この調査は「補助金の申請」ではありません
ここが読者にとって一番大事な線引きです。今出ているのは補助金そのものの公募ではなく、次年度の予算を組むための需要調査(所要見込額調査)です。県はこの回答をもとに国へ協議し、来年度の予算枠を確保します。
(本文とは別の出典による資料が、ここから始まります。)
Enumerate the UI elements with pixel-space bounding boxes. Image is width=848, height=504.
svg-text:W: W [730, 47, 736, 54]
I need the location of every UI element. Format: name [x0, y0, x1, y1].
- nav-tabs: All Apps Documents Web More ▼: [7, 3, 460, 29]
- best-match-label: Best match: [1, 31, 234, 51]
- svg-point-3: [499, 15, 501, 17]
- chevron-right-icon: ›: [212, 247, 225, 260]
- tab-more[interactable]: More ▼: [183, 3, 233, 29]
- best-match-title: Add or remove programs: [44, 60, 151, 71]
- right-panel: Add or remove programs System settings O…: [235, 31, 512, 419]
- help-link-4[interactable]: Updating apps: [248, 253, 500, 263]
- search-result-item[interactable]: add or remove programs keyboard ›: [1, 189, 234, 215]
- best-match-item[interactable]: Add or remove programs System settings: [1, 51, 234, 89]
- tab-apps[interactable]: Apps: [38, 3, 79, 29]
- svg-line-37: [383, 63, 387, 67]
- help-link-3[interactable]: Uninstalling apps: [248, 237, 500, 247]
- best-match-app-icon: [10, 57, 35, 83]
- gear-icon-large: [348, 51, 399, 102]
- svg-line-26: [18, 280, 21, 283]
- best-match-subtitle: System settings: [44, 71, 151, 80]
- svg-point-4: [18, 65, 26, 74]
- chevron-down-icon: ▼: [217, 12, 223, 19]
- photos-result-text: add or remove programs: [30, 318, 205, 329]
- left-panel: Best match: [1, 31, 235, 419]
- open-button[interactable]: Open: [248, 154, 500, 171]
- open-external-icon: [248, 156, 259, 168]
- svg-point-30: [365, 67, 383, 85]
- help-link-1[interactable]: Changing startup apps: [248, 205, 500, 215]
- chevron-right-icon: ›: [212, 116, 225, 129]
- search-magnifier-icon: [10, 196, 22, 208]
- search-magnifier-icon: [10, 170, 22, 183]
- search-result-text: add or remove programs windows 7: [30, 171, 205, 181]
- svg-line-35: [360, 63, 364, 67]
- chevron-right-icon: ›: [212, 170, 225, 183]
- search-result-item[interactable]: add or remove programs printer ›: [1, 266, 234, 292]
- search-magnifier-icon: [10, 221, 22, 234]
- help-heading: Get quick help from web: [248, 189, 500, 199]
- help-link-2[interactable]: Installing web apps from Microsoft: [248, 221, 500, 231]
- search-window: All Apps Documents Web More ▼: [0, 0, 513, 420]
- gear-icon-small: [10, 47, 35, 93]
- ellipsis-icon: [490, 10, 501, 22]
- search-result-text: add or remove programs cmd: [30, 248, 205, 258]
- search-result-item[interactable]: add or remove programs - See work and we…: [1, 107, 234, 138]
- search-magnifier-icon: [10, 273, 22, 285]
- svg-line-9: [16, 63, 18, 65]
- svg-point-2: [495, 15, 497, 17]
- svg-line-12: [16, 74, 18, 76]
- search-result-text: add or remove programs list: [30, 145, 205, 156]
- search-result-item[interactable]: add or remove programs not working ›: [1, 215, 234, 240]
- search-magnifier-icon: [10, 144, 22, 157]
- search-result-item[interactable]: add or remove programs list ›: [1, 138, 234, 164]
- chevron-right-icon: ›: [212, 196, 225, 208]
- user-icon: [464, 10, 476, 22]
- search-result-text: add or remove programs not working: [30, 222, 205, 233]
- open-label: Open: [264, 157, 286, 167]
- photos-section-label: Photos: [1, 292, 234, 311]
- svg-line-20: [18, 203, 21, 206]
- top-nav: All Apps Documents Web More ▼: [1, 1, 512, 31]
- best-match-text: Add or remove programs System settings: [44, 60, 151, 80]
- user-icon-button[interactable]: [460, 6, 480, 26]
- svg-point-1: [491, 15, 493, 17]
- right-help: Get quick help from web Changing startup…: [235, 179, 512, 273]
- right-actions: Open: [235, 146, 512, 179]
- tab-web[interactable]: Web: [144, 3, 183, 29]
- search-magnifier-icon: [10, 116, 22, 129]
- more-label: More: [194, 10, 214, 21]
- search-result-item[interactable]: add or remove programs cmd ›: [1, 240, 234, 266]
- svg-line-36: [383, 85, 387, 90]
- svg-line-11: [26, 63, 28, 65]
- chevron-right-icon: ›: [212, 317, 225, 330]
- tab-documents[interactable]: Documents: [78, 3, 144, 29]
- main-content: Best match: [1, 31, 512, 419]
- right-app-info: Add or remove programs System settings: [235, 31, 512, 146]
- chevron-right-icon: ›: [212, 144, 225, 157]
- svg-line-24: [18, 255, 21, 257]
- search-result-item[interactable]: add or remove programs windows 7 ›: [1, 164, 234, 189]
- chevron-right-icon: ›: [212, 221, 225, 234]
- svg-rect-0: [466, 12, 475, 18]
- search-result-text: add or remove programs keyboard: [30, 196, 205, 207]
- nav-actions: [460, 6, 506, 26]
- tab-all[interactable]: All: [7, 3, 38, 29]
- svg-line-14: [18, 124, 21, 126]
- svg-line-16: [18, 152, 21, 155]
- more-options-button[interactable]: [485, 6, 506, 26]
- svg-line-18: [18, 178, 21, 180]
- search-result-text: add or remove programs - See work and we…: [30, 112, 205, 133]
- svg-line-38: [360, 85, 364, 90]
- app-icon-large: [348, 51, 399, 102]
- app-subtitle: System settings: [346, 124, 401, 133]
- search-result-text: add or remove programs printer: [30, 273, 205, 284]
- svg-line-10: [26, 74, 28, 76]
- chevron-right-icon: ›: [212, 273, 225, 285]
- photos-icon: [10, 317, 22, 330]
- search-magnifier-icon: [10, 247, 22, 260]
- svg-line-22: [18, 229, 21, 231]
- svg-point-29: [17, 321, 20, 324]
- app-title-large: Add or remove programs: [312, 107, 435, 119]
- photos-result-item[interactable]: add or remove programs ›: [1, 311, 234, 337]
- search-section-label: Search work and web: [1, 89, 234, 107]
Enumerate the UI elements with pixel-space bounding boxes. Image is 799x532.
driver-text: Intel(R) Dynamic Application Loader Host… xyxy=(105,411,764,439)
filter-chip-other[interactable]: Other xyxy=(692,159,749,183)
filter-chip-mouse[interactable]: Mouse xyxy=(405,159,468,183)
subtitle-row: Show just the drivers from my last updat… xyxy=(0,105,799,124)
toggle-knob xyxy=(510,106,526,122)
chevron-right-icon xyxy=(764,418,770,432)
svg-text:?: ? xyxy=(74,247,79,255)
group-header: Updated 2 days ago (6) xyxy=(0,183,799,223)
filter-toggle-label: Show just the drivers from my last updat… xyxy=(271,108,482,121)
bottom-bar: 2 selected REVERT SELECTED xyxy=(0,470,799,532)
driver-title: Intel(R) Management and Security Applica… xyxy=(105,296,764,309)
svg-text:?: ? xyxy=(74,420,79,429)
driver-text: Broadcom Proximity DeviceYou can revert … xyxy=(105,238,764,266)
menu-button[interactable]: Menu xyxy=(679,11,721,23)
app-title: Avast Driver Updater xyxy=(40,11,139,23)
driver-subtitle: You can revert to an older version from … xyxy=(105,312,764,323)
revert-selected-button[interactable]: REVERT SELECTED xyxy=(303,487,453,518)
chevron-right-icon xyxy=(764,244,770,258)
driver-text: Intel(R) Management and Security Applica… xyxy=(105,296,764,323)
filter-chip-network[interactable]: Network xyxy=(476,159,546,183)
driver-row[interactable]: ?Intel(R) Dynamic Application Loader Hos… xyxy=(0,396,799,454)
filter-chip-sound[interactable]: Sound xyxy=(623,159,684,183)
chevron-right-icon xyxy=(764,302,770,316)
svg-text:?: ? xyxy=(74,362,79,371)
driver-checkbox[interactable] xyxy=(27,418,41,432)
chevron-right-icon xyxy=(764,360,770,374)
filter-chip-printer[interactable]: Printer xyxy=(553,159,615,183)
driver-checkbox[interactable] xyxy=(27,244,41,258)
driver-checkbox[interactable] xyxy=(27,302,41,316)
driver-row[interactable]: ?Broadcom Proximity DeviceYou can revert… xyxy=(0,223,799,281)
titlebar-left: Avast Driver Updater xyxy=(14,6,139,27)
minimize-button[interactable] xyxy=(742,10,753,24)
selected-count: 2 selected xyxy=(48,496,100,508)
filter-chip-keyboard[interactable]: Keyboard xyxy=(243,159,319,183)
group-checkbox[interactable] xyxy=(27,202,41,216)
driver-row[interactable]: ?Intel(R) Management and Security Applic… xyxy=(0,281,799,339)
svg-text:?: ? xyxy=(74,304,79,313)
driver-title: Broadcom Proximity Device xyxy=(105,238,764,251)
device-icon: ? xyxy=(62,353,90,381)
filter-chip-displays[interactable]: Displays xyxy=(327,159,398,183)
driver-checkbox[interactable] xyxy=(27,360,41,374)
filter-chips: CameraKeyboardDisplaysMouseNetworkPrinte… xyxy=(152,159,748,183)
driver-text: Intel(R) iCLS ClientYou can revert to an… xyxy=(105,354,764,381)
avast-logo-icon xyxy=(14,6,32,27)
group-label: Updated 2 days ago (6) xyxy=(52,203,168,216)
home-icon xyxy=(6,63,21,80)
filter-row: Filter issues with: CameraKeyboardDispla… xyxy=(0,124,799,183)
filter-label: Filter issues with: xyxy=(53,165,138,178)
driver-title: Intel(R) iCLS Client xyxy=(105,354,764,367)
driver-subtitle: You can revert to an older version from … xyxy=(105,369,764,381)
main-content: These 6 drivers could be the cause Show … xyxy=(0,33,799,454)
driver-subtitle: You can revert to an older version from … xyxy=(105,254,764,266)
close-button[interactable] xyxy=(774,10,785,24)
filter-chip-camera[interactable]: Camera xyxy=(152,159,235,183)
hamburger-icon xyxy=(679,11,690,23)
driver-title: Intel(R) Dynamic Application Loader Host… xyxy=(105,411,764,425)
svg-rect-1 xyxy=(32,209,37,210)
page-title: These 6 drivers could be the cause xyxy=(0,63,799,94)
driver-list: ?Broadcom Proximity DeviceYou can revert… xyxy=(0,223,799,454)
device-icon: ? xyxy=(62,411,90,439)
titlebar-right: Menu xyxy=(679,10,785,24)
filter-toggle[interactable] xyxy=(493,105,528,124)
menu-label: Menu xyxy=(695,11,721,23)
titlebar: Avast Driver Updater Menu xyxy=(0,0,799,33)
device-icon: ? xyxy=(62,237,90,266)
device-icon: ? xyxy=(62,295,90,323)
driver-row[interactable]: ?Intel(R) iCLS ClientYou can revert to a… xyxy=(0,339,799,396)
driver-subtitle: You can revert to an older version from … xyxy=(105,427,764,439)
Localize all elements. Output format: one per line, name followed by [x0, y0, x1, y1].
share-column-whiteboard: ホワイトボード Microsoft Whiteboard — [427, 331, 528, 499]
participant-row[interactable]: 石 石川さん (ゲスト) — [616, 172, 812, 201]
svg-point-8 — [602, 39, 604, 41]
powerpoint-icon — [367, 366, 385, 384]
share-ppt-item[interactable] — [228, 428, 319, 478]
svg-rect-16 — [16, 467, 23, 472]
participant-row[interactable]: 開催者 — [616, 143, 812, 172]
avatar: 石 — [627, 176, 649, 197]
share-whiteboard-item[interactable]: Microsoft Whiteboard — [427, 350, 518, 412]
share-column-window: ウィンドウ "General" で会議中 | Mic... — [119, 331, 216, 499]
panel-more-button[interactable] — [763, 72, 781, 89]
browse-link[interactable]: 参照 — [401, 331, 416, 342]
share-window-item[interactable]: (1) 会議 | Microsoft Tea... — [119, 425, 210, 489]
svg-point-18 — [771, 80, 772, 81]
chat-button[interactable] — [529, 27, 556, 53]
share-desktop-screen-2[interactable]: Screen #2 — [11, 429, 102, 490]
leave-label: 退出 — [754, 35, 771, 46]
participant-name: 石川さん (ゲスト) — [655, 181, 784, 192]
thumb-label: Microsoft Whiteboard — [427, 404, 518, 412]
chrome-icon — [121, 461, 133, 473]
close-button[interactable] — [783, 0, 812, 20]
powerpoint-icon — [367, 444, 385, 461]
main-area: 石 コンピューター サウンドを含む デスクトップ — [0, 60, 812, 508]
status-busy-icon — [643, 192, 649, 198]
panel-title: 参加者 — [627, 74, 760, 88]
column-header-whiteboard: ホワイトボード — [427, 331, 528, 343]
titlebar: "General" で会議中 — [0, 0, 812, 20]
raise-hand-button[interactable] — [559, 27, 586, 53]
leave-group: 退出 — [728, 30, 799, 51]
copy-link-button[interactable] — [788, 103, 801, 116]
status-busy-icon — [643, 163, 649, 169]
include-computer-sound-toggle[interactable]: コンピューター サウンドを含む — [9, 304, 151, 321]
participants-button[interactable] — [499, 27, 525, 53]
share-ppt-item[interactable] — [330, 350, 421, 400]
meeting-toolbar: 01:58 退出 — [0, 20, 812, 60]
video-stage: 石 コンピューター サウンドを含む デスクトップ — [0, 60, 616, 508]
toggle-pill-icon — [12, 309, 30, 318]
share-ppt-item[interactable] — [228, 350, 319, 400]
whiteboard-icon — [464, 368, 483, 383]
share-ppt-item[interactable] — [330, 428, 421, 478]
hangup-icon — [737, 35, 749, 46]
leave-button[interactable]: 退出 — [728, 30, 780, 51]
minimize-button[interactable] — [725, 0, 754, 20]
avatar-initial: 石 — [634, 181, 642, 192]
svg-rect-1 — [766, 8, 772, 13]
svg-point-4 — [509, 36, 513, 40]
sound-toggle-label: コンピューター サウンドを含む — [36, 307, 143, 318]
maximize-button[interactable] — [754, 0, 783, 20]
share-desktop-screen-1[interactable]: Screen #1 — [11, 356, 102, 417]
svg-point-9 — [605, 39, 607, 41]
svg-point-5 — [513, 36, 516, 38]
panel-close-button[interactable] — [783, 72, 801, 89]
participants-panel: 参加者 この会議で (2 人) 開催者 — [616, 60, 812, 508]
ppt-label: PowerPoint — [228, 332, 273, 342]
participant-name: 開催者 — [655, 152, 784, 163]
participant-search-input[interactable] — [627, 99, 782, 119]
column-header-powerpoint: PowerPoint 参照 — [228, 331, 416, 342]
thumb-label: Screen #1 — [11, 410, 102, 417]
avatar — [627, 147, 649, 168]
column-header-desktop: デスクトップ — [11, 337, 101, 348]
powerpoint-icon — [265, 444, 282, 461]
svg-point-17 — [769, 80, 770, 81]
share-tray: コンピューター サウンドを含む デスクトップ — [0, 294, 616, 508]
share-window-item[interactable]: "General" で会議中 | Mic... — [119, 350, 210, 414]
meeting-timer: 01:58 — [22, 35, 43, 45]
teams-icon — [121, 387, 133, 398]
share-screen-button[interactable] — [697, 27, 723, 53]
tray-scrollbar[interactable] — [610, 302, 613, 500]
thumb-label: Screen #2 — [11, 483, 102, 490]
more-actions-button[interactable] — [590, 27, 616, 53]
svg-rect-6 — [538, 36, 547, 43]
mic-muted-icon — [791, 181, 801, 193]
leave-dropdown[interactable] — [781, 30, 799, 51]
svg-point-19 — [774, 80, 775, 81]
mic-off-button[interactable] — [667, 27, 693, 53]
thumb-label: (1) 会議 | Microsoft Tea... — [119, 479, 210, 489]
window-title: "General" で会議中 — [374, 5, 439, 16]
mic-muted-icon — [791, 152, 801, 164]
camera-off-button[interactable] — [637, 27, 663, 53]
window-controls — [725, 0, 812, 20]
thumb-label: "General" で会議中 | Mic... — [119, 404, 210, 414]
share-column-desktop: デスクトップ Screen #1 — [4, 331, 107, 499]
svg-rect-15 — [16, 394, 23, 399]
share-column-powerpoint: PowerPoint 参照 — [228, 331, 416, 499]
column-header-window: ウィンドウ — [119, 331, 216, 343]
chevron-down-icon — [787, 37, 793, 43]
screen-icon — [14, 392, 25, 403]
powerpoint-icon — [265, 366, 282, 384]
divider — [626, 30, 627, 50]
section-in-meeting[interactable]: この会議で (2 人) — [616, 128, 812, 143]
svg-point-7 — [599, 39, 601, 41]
回答したからといって、令和9年度の交付が確定するわけではありません。それでも、この段階で名乗りを上げていない施設は、そもそも来年度の予算枠に入れない可能性が高くなります。実施を検討している事業者は、実施が確定していなくても回答しておくべきです。
対象になる整備事業
調査の対象となる主な事業は次のとおりです。
| 区分 | 内容 |
|---|---|
| 大規模修繕・耐震化 | 広域型施設の大規模修繕、耐震改修 |
| 移転・改築 | 土砂災害警戒区域等にある施設の移転・改築 |
| 開設準備 | 新規開設時の設備導入 |
| 介護ロボット・ICT導入 | 見守り機器、記録システム等の導入 |
| 個室化・プライバシー対策 | 多床室のプライバシー保護改修、ユニット化改修 |
| 看取り環境整備 | 看取りに対応した居室・共用空間の整備 |
| 陰圧装置設置 | 感染症対策の陰圧環境整備 |
| 職員宿舎整備 | 介護職員向け宿舎の整備 |
対象施設は主に定員30人以上の広域型施設です。和歌山市内の施設や定員29人以下の地域密着型施設は、県ではなく市町村が窓口になります。
承認までの重要なタイミングと必要書類
- 所要見込額調査への回答(現在案内が出ている段階。各振興局から提出方法・期限の案内あり)
- 県から国への協議・予算要求
- 令和9年度の予算成立後、正式な公募・交付決定
回答の提出先は施設所在地を管轄する振興局です。海草・那賀・伊都・有田・日高・西牟婁・東牟婁の各振興局、および東牟婁串本支所に担当窓口があります。自施設がどの振興局の管轄か分からない場合は、まず長寿社会課に問い合わせると確実です。
よくある質問
Q. 調査に回答すれば必ず補助を受けられますか?
A. いいえ。所要見込額調査は次年度予算のための需要把握であり、回答が採択を保証するものではありません。実際の交付決定は令和9年度の予算成立後になります。
Q. 和歌山市内の施設でも県に直接回答すればよいですか?
A. いいえ。和歌山市内の施設と、定員29人以下の地域密着型施設は、県ではなく市町村が窓口です。まず施設所在地の市町村にご確認ください。
Q. 回答の締切はいつですか?
A. 本記事執筆時点で公式ページに具体的な日付の記載はなく、施設所在地を管轄する振興局から個別に案内される仕組みです。早めに長寿社会課または管轄振興局へ確認することをおすすめします。